══ DATA FOR THIS TASK ══

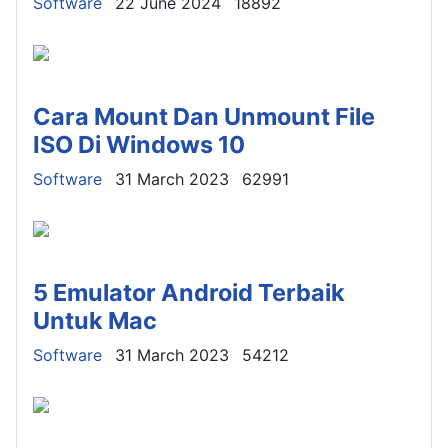
Details
Software
22 June 2024
18892
Cara Mount Dan Unmount File
ISO Di Windows 10
Details
Software
31 March 2023
62991
5 Emulator Android Terbaik
Untuk Mac
Details
Software
31 March 2023
54212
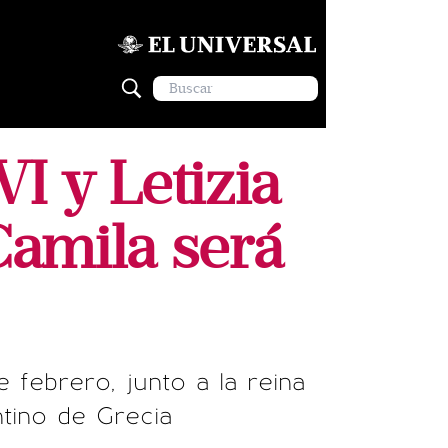
I y Letizia
Camila será
e febrero, junto a la reina
tino de Grecia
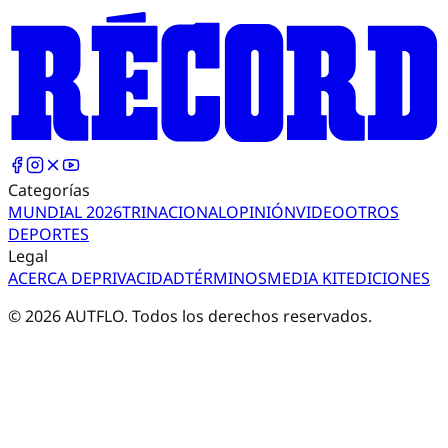
Categorías
MUNDIAL 2026
TRI
NACIONAL
OPINIÓN
VIDEO
OTROS
DEPORTES
Legal
ACERCA DE
PRIVACIDAD
TÉRMINOS
MEDIA KIT
EDICIONES
©
2026
AUTFLO. Todos los derechos reservados.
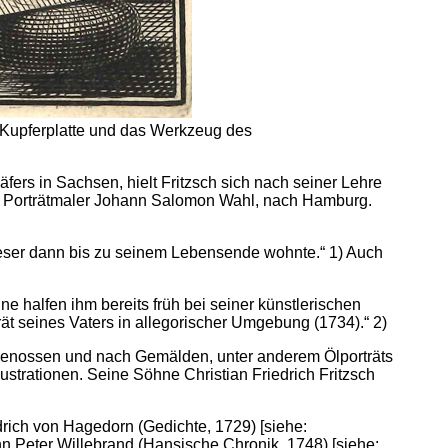
 Kupferplatte und das Werkzeug des
ers in Sachsen, hielt Fritzsch sich nach seiner Lehre
dem Porträtmaler Johann Salomon Wahl, nach Hamburg.
dieser dann bis zu seinem Lebensende wohnte.“ 1) Auch
 halfen ihm bereits früh bei seiner künstlerischen
trät seines Vaters in allegorischer Umgebung (1734).“ 2)
Zeitgenossen und nach Gemälden, unter anderem Ölporträts
llustrationen. Seine Söhne Christian Friedrich Fritzsch
iedrich von Hagedorn (Gedichte, 1729) [siehe:
nn Peter Willebrand (Hansische Chronik, 1748) [siehe:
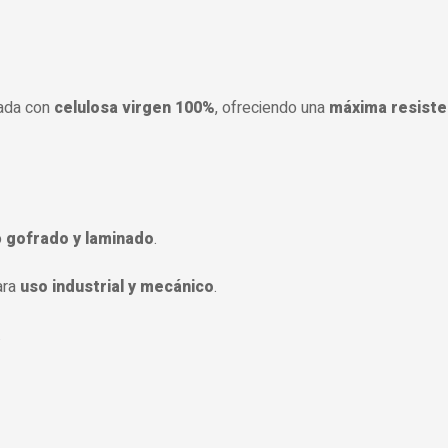
cada con
celulosa virgen 100%
, ofreciendo una
máxima resiste
o
gofrado y laminado
.
ara
uso industrial y mecánico
.
.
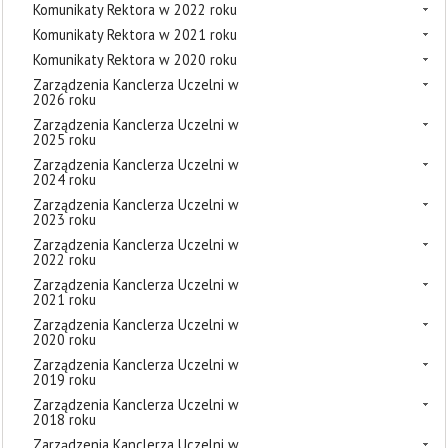
Komunikaty Rektora w 2022 roku
Komunikaty Rektora w 2021 roku
Komunikaty Rektora w 2020 roku
Zarządzenia Kanclerza Uczelni w
2026 roku
Zarządzenia Kanclerza Uczelni w
2025 roku
Zarządzenia Kanclerza Uczelni w
2024 roku
Zarządzenia Kanclerza Uczelni w
2023 roku
Zarządzenia Kanclerza Uczelni w
2022 roku
Zarządzenia Kanclerza Uczelni w
2021 roku
Zarządzenia Kanclerza Uczelni w
2020 roku
Zarządzenia Kanclerza Uczelni w
2019 roku
Zarządzenia Kanclerza Uczelni w
2018 roku
Zarządzenia Kanclerza Uczelni w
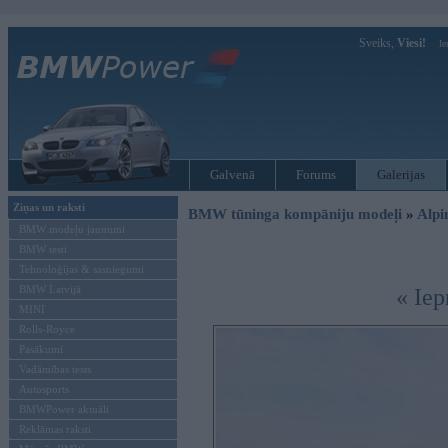
Sveiks,
Viesi!
Ie
Galvenā
Forums
Galerijas
Ziņas un raksti
BMW tūninga kompāniju modeļi
»
Alpi
BMW modeļu jaunumi
BMW testi
Tehnoloģijas & sasniegumi
BMW Latvijā
« Iep
MINI
Rolls-Royce
Pasākumi
Vadāmības tests
Autosports
BMWPower aktuāli
Reklāmas raksti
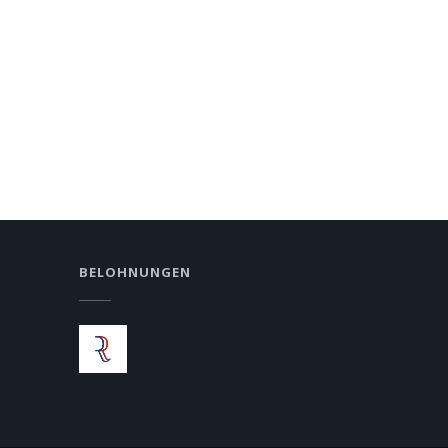
BELOHNUNGEN
s Fenster))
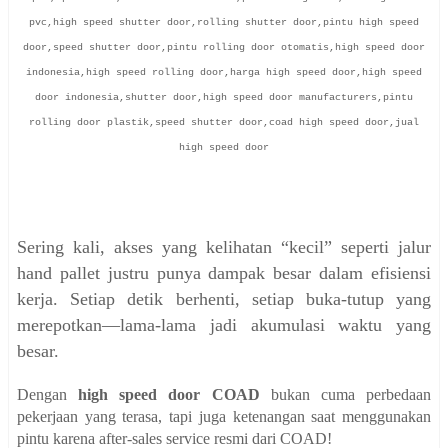
pvc,high speed shutter door,rolling shutter door,pintu high speed
door,speed shutter door,pintu rolling door otomatis,high speed door
indonesia,high speed rolling door,harga high speed door,high speed
door indonesia,shutter door,high speed door manufacturers,pintu
rolling door plastik,speed shutter door,coad high speed door,jual
high speed door
Sering kali, akses yang kelihatan “kecil” seperti jalur
hand pallet justru punya dampak besar dalam efisiensi
kerja. Setiap detik berhenti, setiap buka-tutup yang
merepotkan—lama-lama jadi akumulasi waktu yang
besar.
Dengan
high speed door COAD
bukan cuma perbedaan
pekerjaan yang terasa, tapi juga ketenangan saat menggunakan
pintu karena after-sales service resmi dari COAD!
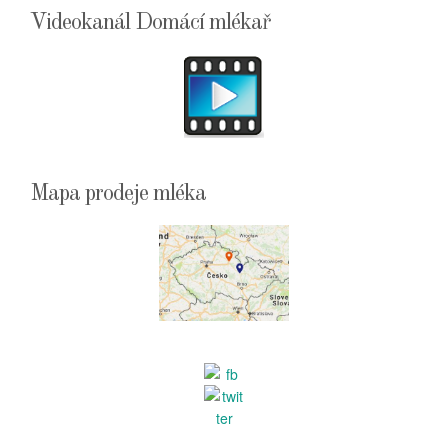
Videokanál Domácí mlékař
Mapa prodeje mléka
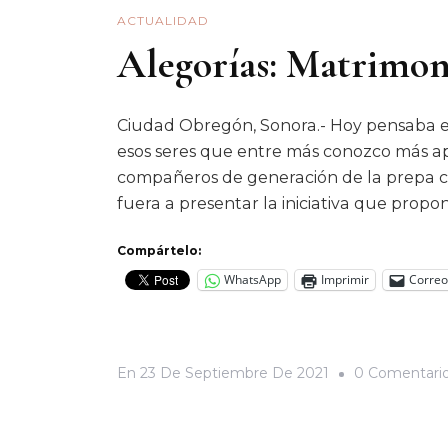
ACTUALIDAD
Alegorías: Matrimoni
Ciudad Obregón, Sonora.- Hoy pensaba esc
esos seres que entre más conozco más ap
compañeros de generación de la prepa c
fuera a presentar la iniciativa que propo
Compártelo:
WhatsApp
Imprimir
Correo
En
23 De Septiembre De 2021
0 Comentari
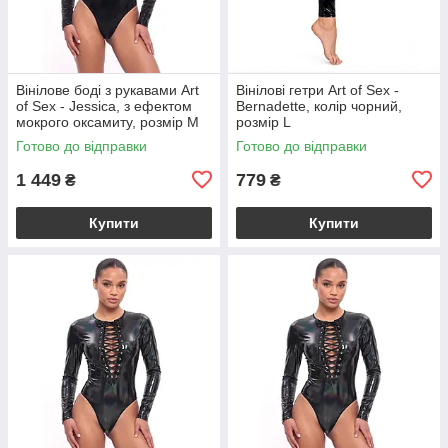
Вінілове боді з рукавами Art
Вінілові гетри Art of Sex -
of Sex - Jessica, з ефектом
Bernadette, колір чорний,
мокрого оксамиту, розмір M
розмір L
Готово до відправки
Готово до відправки
1 449
779
₴
₴
Купити
Купити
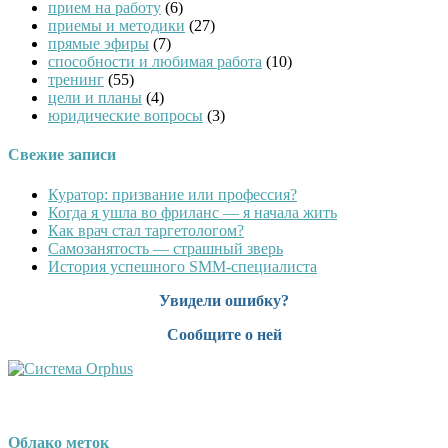
прием на работу
(6)
приемы и методики
(27)
прямые эфиры
(7)
способности и любимая работа
(10)
тренинг
(55)
цели и планы
(4)
юридические вопросы
(3)
Свежие записи
Куратор: призвание или профессия?
Когда я ушла во фриланс — я начала жить
Как врач стал таргетологом?
Cамозанятость — страшный зверь
История успешного SMM-специалиста
Увидели ошибку?
Сообщите о ней
Облако меток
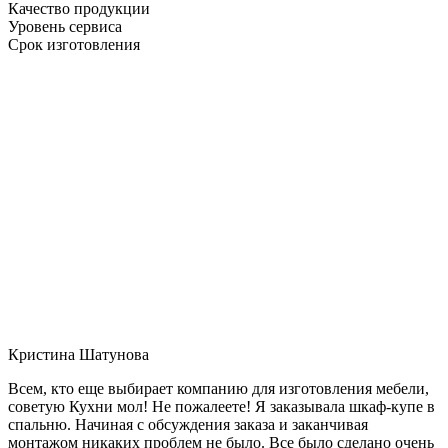
Качество продукции
Уровень сервиса
Срок изготовления
Кристина Шатунова
Всем, кто еще выбирает компанию для изготовления мебели,
советую Кухни мол! Не пожалеете! Я заказывала шкаф-купе в
спальню. Начиная с обсуждения заказа и заканчивая
монтажом никаких проблем не было. Все было сделано очень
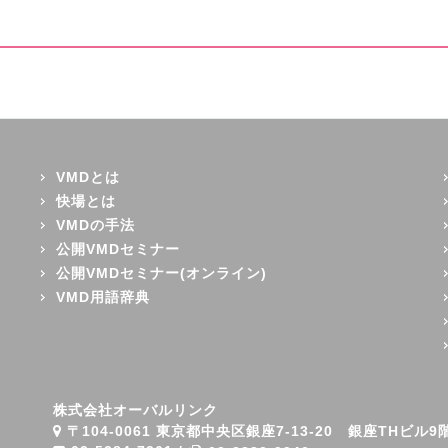
VMDとは
快場とは
VMDの手法
公開VMDセミナー
公開VMDセミナー(オンライン)
VMD用語辞典
株式会社オーバルリンク
〒104-0061 東京都中央区銀座7-13-20 銀座THビル9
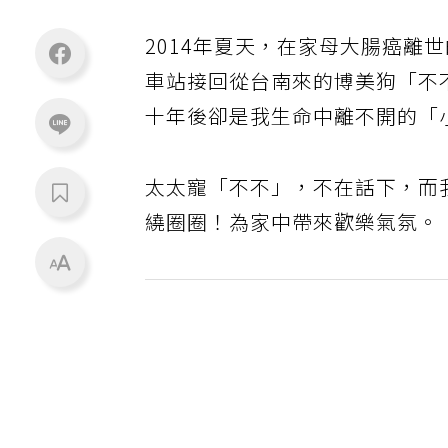
2014年夏天，在家母大腸癌離
車站接回從台南來的博美狗「不
十年後卻是我生命中離不開的「
太太寵「不不」，不在話下，而
繞圈圈！為家中帶來歡樂氣氛。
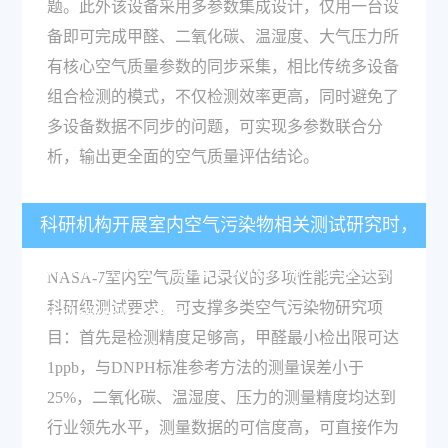
题。此外该设备采用多参数集成设计，仅用一台设
备即可完成甲醛、二氧化碳、温湿度、大气压力所
有核心空气质量参数的同步采集，相比传统多设备
组合检测的模式，不仅检测效率更高，同时避免了
多设备数据不同步的问题，可实现多参数联合分
析，输出更全面的空气质量评估结论。
科研机构开展室内空气污染物相关测试研究时，
NASA-7室内空气质量记录仪的哪些性能可以满
NASA-7室内空气质量记录仪的多项性能完全达到
科研级测试要求，可支撑多类空气污染物研究项
足科研级测试要求？
目：首先是检测精度足够高，甲醛最小检出限可达
1ppb，与DNPH标准参考方法的测量误差小于
25%，二氧化碳、温湿度、压力的测量精度均达到
行业领先水平，测量数据的可信度高，可直接作为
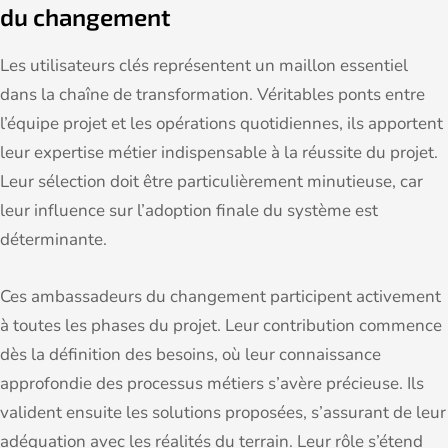
du changement
Les utilisateurs clés représentent un maillon essentiel
dans la chaîne de transformation. Véritables ponts entre
l’équipe projet et les opérations quotidiennes, ils apportent
leur expertise métier indispensable à la réussite du projet.
Leur sélection doit être particulièrement minutieuse, car
leur influence sur l’adoption finale du système est
déterminante.
Ces ambassadeurs du changement participent activement
à toutes les phases du projet. Leur contribution commence
dès la définition des besoins, où leur connaissance
approfondie des processus métiers s’avère précieuse. Ils
valident ensuite les solutions proposées, s’assurant de leur
adéquation avec les réalités du terrain. Leur rôle s’étend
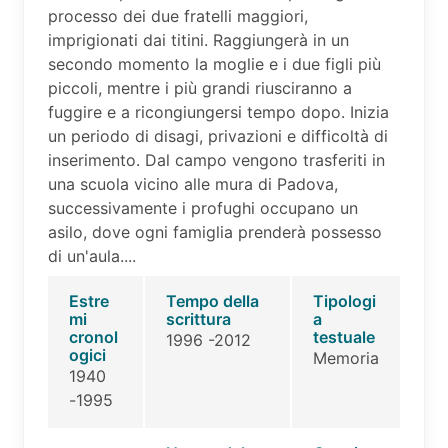
processo dei due fratelli maggiori,
imprigionati dai titini. Raggiungerà in un
secondo momento la moglie e i due figli più
piccoli, mentre i più grandi riusciranno a
fuggire e a ricongiungersi tempo dopo. Inizia
un periodo di disagi, privazioni e difficoltà di
inserimento. Dal campo vengono trasferiti in
una scuola vicino alle mura di Padova,
successivamente i profughi occupano un
asilo, dove ogni famiglia prenderà possesso
di un'aula....
Estre
Tempo della
Tipologi
mi
scrittura
a
cronol
testuale
1996 -2012
ogici
Memoria
1940
-1995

═══

### TASK ITEM
Wherever the listing shows a picture, omit it and output the rest exactly as given.

### SOLVED EXERCISE
Details
Software
22 June 2024
18892
Cara Mount Dan Unmount File
ISO Di Windows 10
Details
Software
31 March 2023
62991
5 Emulator Android Terbaik
Untuk Mac
Details
Software
31 March 2023
54212
I y Letizia
Camila será
e febrero, junto a la reina
tino de Grecia
Categorías
MUNDIAL 2026
TRI
NACIONAL
OPINIÓN
VIDEO
OTROS
DEPORTES
Legal
ACERCA DE
PRIVACIDAD
TÉRMINOS
MEDIA KIT
EDICIONES
©
2026
AUTFLO. Todos los derechos reservados.
 Kupferplatte und das Werkzeug des
ers in Sachsen, hielt Fritzsch sich nach seiner Lehre
dem Porträtmaler Johann Salomon Wahl, nach Hamburg.
dieser dann bis zu seinem Lebensende wohnte.“ 1) Auch
 halfen ihm bereits früh bei seiner künstlerischen
trät seines Vaters in allegorischer Umgebung (1734).“ 2)
Zeitgenossen und nach Gemälden, unter anderem Ölporträts
llustrationen. Seine Söhne Christian Friedrich Fritzsch
iedrich von Hagedorn (Gedichte, 1729) [siehe:
nn Peter Willebrand (Hansische Chronik, 1748) [siehe:
cada con
celulosa virgen 100%
, ofreciendo una
máxima resiste
o
gofrado y laminado
.
ara
uso industrial y mecánico
.
.
Komunikaty Rektora w 2022 roku
Komunikaty Rektora w 2021 roku
Komunikaty Rektora w 2020 roku
Zarządzenia Kanclerza Uczelni w
2026 roku
Zarządzenia Kanclerza Uczelni w
2025 roku
Zarządzenia Kanclerza Uczelni w
2024 roku
Zarządzenia Kanclerza Uczelni w
2023 roku
Zarządzenia Kanclerza Uczelni w
2022 roku
Zarządzenia Kanclerza Uczelni w
2021 roku
Zarządzenia Kanclerza Uczelni w
2020 roku
Zarządzenia Kanclerza Uczelni w
2019 roku
Zarządzenia Kanclerza Uczelni w
2018 roku
Zarządzenia Kanclerza Uczelni w
Sveiks,
Viesi!
Ie
Galvenā
Forums
Galerijas
Ziņas un raksti
BMW tūninga kompāniju modeļi
»
Alpi
BMW modeļu jaunumi
BMW testi
Tehnoloģijas & sasniegumi
BMW Latvijā
« Iep
MINI
Rolls-Royce
Pasākumi
Vadāmības tests
Autosports
BMWPower aktuāli
Reklāmas raksti
BELOHNUNGEN
s Fenster))
pvc,high speed shutter door,rolling shutter door,pintu high speed
door,speed shutter door,pintu rolling door otomatis,high speed door
indonesia,high speed rolling door,harga high speed door,high speed
door indonesia,shutter door,high speed door manufacturers,pintu
rolling door plastik,speed shutter door,coad high speed door,jual
high speed door
Sering kali, akses yang kelihatan “kecil” seperti jalur
hand pallet justru punya dampak besar dalam efisiensi
kerja. Setiap detik berhenti, setiap buka-tutup yang
merepotkan—lama-lama jadi akumulasi waktu yang
besar.
Dengan
high speed door COAD
bukan cuma perbedaan
pekerjaan yang terasa, tapi juga ketenangan saat menggunakan
pintu karena after-sales service resmi dari COAD!
Videokanál Domácí mlékař
Mapa prodeje mléka
ACTUALIDAD
Alegorías: Matrimoni
Ciudad Obregón, Sonora.- Hoy pensaba esc
esos seres que entre más conozco más ap
compañeros de generación de la prepa c
fuera a presentar la iniciativa que propo
Compártelo:
WhatsApp
Imprimir
Correo
En
23 De Septiembre De 2021
0 Comentari
Вінілове боді з рукавами Art
Вінілові гетри Art of Sex -
of Sex - Jessica, з ефектом
Bernadette, колір чорний,
мокрого оксамиту, розмір M
розмір L
Готово до відправки
Готово до відправки
1 449
779
₴
₴
Купити
Купити
прием на работу
(6)
приемы и методики
(27)
прямые эфиры
(7)
способности и любимая работа
(10)
тренинг
(55)
цели и планы
(4)
юридические вопросы
(3)
Свежие записи
Куратор: призвание или профессия?
Когда я ушла во фриланс — я начала жить
Как врач стал таргетологом?
Cамозанятость — страшный зверь
История успешного SMM-специалиста
Увидели ошибку?
Сообщите о ней
Облако меток
Качество продукции
Уровень сервиса
Срок изготовления
Кристина Шатунова
Всем, кто еще выбирает компанию для изготовления мебели,
советую Кухни мол! Не пожалеете! Я заказывала шкаф-купе в
спальню. Начиная с обсуждения заказа и заканчивая
монтажом никаких проблем не было. Все было сделано очень
VMDとは
快場とは
VMDの手法
公開VMDセミナー
公開VMDセミナー(オンライン)
VMD用語辞典
株式会社オーバルリンク
〒104-0061 東京都中央区銀座7-13-20 銀座THビル9
2014年夏天，在家母大腸癌離
車站接回從台南來的博美狗「不
十年後卻是我生命中離不開的「
太太寵「不不」，不在話下，而
繞圈圈！為家中帶來歡樂氣氛。
题。此外该设备采用多参数集成设计，仅用一台设
备即可完成甲醛、二氧化碳、温湿度、大气压力所
有核心空气质量参数的同步采集，相比传统多设备
组合检测的模式，不仅检测效率更高，同时避免了
多设备数据不同步的问题，可实现多参数联合分
析，输出更全面的空气质量评估结论。
科研机构开展室内空气污染物相关测试研究时，
NASA-7室内空气质量记录仪的哪些性能可以满
NASA-7室内空气质量记录仪的多项性能完全达到
科研级测试要求，可支撑多类空气污染物研究项
足科研级测试要求？
目：首先是检测精度足够高，甲醛最小检出限可达
1ppb，与DNPH标准参考方法的测量误差小于
25%，二氧化碳、温湿度、压力的测量精度均达到
行业领先水平，测量数据的可信度高，可直接作为
du changement
Les utilisateurs clés représentent un maillon essentiel
dans la chaîne de transformation. Véritables ponts entre
l’équipe projet et les opérations quotidiennes, ils apportent
leur expertise métier indispensable à la réussite du projet.
Leur sélection doit être particulièrement minutieuse, car
leur influence sur l’adoption finale du système est
déterminante.
Ces ambassadeurs du changement participent activement
à toutes les phases du projet. Leur contribution commence
dès la définition des besoins, où leur connaissance
approfondie des processus métiers s’avère précieuse. Ils
valident ensuite les solutions proposées, s’assurant de leur
adéquation avec les réalités du terrain. Leur rôle s’étend
processo dei due fratelli maggiori,
imprigionati dai titini. Raggiungerà in un
secondo momento la moglie e i due figli più
piccoli, mentre i più grandi riusciranno a
fuggire e a ricongiungersi tempo dopo. Inizia
un periodo di disagi, privazioni e difficoltà di
inserimento. Dal campo vengono trasferiti in
una scuola vicino alle mura di Padova,
successivamente i profughi occupano un
asilo, dove ogni famiglia prenderà possesso
di un'aula....
Estre
Tempo della
Tipologi
mi
scrittura
a
cronol
testuale
1996 -2012
ogici
Memoria
1940
-1995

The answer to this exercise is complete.